Hairball Hacks for Healthy Cats

Hairballs, as any pet owner will tell you, are simply purr for the course when it comes to cat ownership. Just like scooping the litter box, it’s one of the least glamorous, but most common cleanups.

But the simple fact that cats yack about as frequently as you can say catnip doesn’t mean you shouldn’t intervene.

Concerned about Fluffy’s hairball regurgitation? Manage the hacking with these hacks.

What causes hairballs in cats?

For as much time as we spend picking up after our pets, cats do possess a certain level of independence – namely, their ability to groom themselves. By design, their anatomy is literally made to trap and process dirt and excess hair.

Barbs on their tongues face opposite the front of their mouths, capturing rouge bits and pulling them away from the skin. Once lodged, they can only move in one direction: down the digestive tract.

That’s where the second phase kicks off. Ideally, any extra fur would make its way through the stomach and out the intestines without much disruption. However, the reality is that hair can amass in the stomach, creating blockages throughout a cat’s system.

Thus, a hairball is born. Also known as a trichobezoar, these mats of stray hair are more common in longhaired cats, but can also come from excessive grooming spurred by boredom or anxiety.

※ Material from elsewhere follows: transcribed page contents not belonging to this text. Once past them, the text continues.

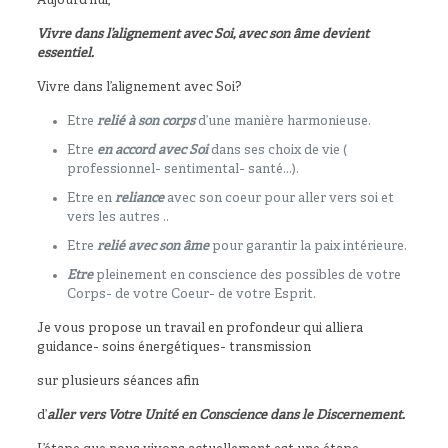
Aujourd’hui,
Vivre dans l’alignement avec Soi, avec son âme devient
essentiel.
Vivre dans l’alignement avec Soi?
Etre
relié à son corps
d’une manière harmonieuse.
Etre
en accord avec Soi
dans ses choix de vie (
professionnel- sentimental- santé…).
Etre en
reliance
avec son coeur pour aller vers soi et
vers les autres ..
Etre
relié avec son âme
pour garantir la paix intérieure.
Etre
pleinement en conscience des possibles de votre
Corps- de votre Coeur- de votre Esprit.
Je vous propose un travail en profondeur qui alliera
guidance- soins énergétiques- transmission
sur plusieurs séances afin
d’
aller vers Votre Unité en Conscience dans le Discernement.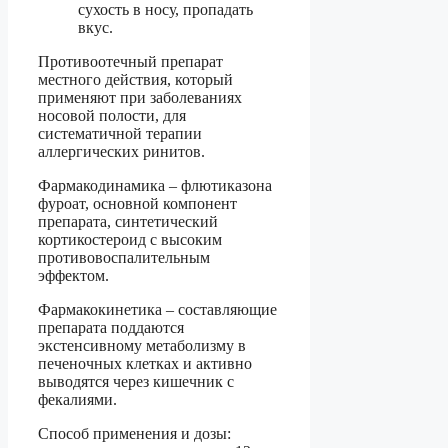
сухость в носу, пропадать
вкус.
Противоотечный препарат
местного действия, который
применяют при заболеваниях
носовой полости, для
систематичной терапии
аллергических ринитов.
Фармакодинамика – флютиказона
фуроат, основной компонент
препарата, синтетический
кортикостероид с высоким
противовоспалительным
эффектом.
Фармакокинетика – составляющие
препарата поддаются
экстенсивному метаболизму в
печеночных клетках и активно
выводятся через кишечник с
фекалиями.
Способ применения и дозы: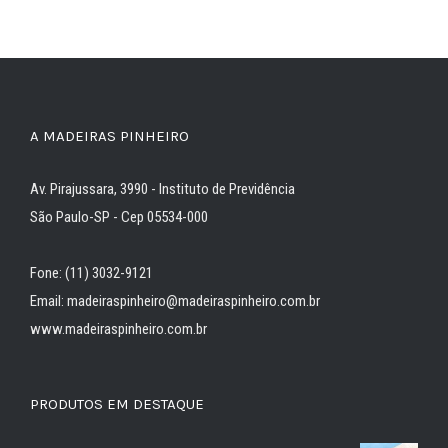
A MADEIRAS PINHEIRO
Av. Pirajussara, 3990 - Instituto de Previdência
São Paulo-SP - Cep 05534-000
Fone: (11) 3032-9121
Email: madeiraspinheiro@madeiraspinheiro.com.br
www.madeiraspinheiro.com.br
PRODUTOS EM DESTAQUE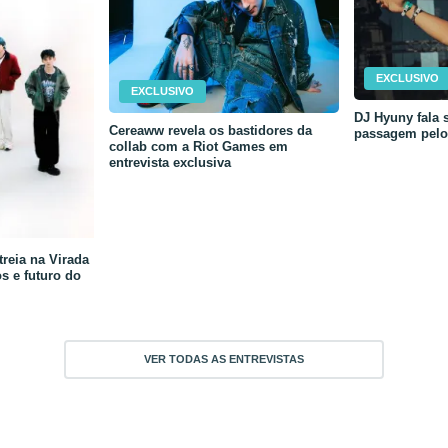
EXCLUSIVO
EXCLUSIVO
DJ Hyuny fala s
Cereaww revela os bastidores da
passagem pelo 
collab com a Riot Games em
entrevista exclusiva
reia na Virada
os e futuro do
VER TODAS AS ENTREVISTAS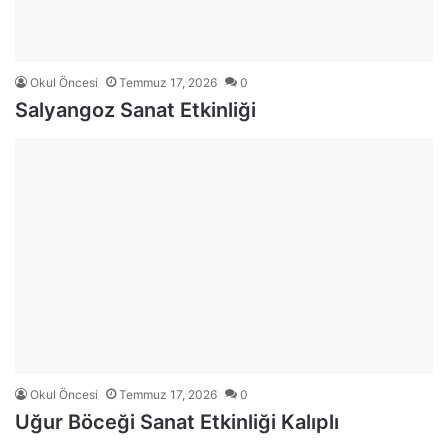
Okul Öncesi
Temmuz 17, 2026
0
Salyangoz Sanat Etkinliği
Okul Öncesi
Temmuz 17, 2026
0
Uğur Böceği Sanat Etkinliği Kalıplı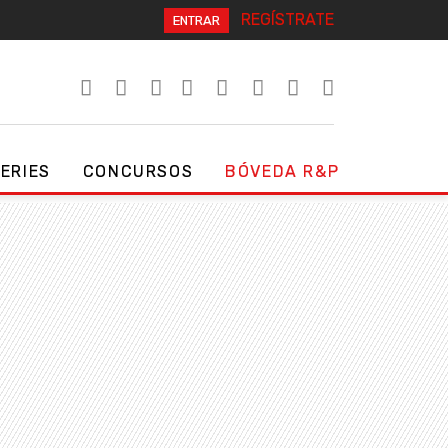
REGÍSTRATE
ENTRAR
SERIES
CONCURSOS
BÓVEDA R&P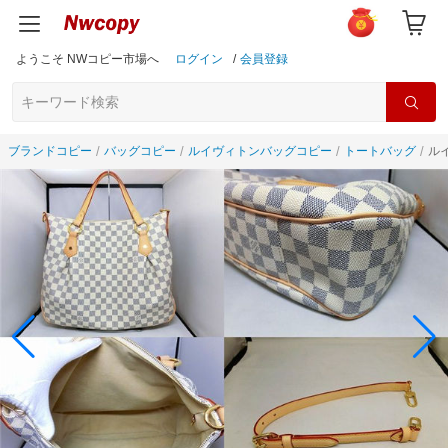
ようこそ NWコピー市場へ
ログイン
/
会員登録
ブランドコピー
バッグコピー
ルイヴィトンバッグコピー
トートバッグ
ル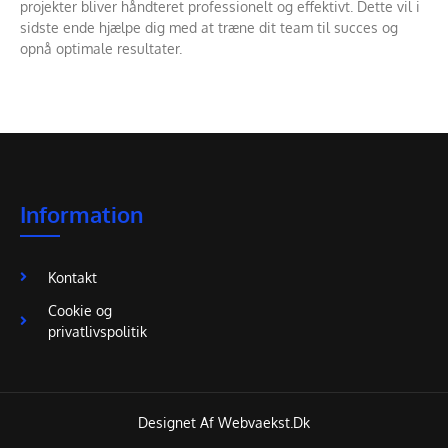
projekter bliver håndteret professionelt og effektivt. Dette vil i
sidste ende hjælpe dig med at træne dit team til succes og
opnå optimale resultater.
Information
Kontakt
Cookie og
privatlivspolitik
Designet Af Webvaekst.dk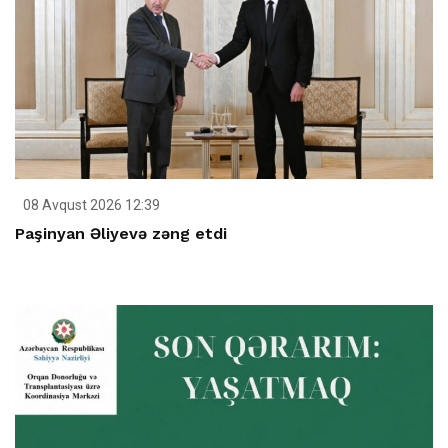
08 Avqust 2026 12:39
Paşinyan Əliyevə zəng etdi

So what can you do about them?

Only your vet can tell you definitively if your cat’s hacks are cause for concern. Still, there are some DIY remedies you can try at home to help with hairballs.

  1. Good grooming. As a general rule, the more hair they have, they more often you’ll want to get busy brushing. In some cases, you may need to make it a nightly practice. Larger breeds, like Maine Coons, typically require human intervention to minimize hairballs. Good news is that all the one-on-one attention can bond you and your fur baby!
  2. Food fixes. Some specialty cat foods promise to target hairballs head on. Whether they claim to improve the skin and coat to help with shedding or bolster the digestive system, it’s important to research them thoroughly and talk to your vet before making a switch.
  3. Edible add-ins. You might also try adding a few tablespoons of unsweetened pumpkin to the food bowl. Pumpkin is a fantastic source of fiber and can help hairballs pass more easily. Combined with a natural lubricant like olive oil, and you have a double dose of healthy household ingredients you can add to your high-quality cat food.
  4. Entertainment. Cats typically spend about 50% of their waking hours grooming. However, if they’re under or over stimulated, grooming could become a means of self-soothing. Try introducing something new like a toy into their environment that will keep them occupied.

In the end, the occasional hairball can’t be completely avoided. But multiple in a day, constant constipation, frequent diarrhea, noticeable lethargy, or lack of appetite could be signs of a problem. If you suspect an internal blockage, please contact your vet immediately.